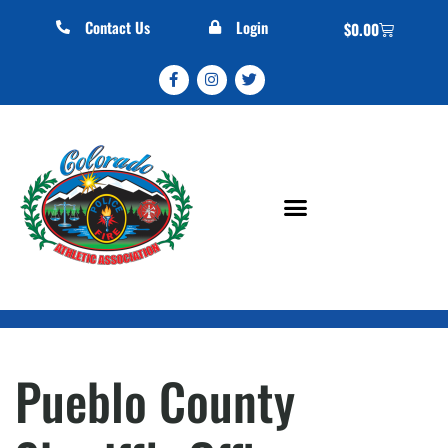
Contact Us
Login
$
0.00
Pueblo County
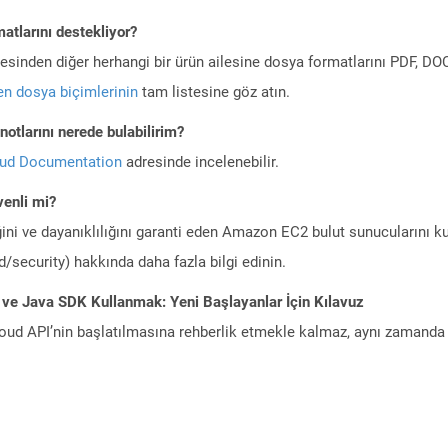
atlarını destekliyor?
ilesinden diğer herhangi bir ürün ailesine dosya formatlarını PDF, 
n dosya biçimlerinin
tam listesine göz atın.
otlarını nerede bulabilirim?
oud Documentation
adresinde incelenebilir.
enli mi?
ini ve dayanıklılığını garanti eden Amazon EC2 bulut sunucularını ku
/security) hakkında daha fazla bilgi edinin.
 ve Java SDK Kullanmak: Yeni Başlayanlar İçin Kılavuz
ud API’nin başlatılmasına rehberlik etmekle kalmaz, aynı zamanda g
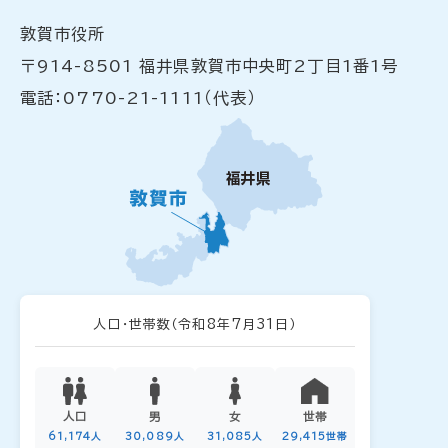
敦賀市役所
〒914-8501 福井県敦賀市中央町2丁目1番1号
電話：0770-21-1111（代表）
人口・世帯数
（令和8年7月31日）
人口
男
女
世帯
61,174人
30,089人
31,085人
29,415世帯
|---|
» **Task requirements**
List every line above containing the word "dosya".

» **Response**
ilesinden diğer herhangi bir ürün ailesine dosya formatlarını PDF, 
n dosya biçimlerinin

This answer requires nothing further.